• Task item: Every line containing "DHfK" should be copied out. Go through the entries and find them.

Information shown: Begin

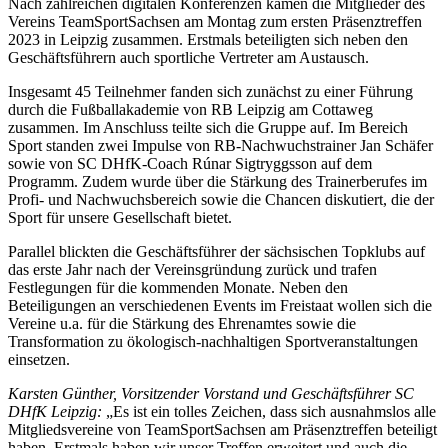
Nach zahlreichen digitalen Konferenzen kamen die Mitglieder des
Vereins TeamSportSachsen am Montag zum ersten Präsenztreffen
2023 in Leipzig zusammen. Erstmals beteiligten sich neben den
Geschäftsführern auch sportliche Vertreter am Austausch.
Insgesamt 45 Teilnehmer fanden sich zunächst zu einer Führung
durch die Fußballakademie von RB Leipzig am Cottaweg
zusammen. Im Anschluss teilte sich die Gruppe auf. Im Bereich
Sport standen zwei Impulse von RB-Nachwuchstrainer Jan Schäfer
sowie von SC DHfK-Coach Rúnar Sigtryggsson auf dem
Programm. Zudem wurde über die Stärkung des Trainerberufes im
Profi- und Nachwuchsbereich sowie die Chancen diskutiert, die der
Sport für unsere Gesellschaft bietet.
Parallel blickten die Geschäftsführer der sächsischen Topklubs auf
das erste Jahr nach der Vereinsgründung zurück und trafen
Festlegungen für die kommenden Monate. Neben den
Beteiligungen an verschiedenen Events im Freistaat wollen sich die
Vereine u.a. für die Stärkung des Ehrenamtes sowie die
Transformation zu ökologisch-nachhaltigen Sportveranstaltungen
einsetzen.
Karsten Günther, Vorsitzender Vorstand und Geschäftsführer SC
DHfK Leipzig:
„Es ist ein tolles Zeichen, dass sich ausnahmslos alle
Mitgliedsvereine von TeamSportSachsen am Präsenztreffen beteiligt
haben. Erstmals haben wir unser Treffen erweitert und auch die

Information shown: End

• Exercise output:
sowie von SC DHfK-Coach Rúnar Sigtryggsson auf dem
DHfK Leipzig:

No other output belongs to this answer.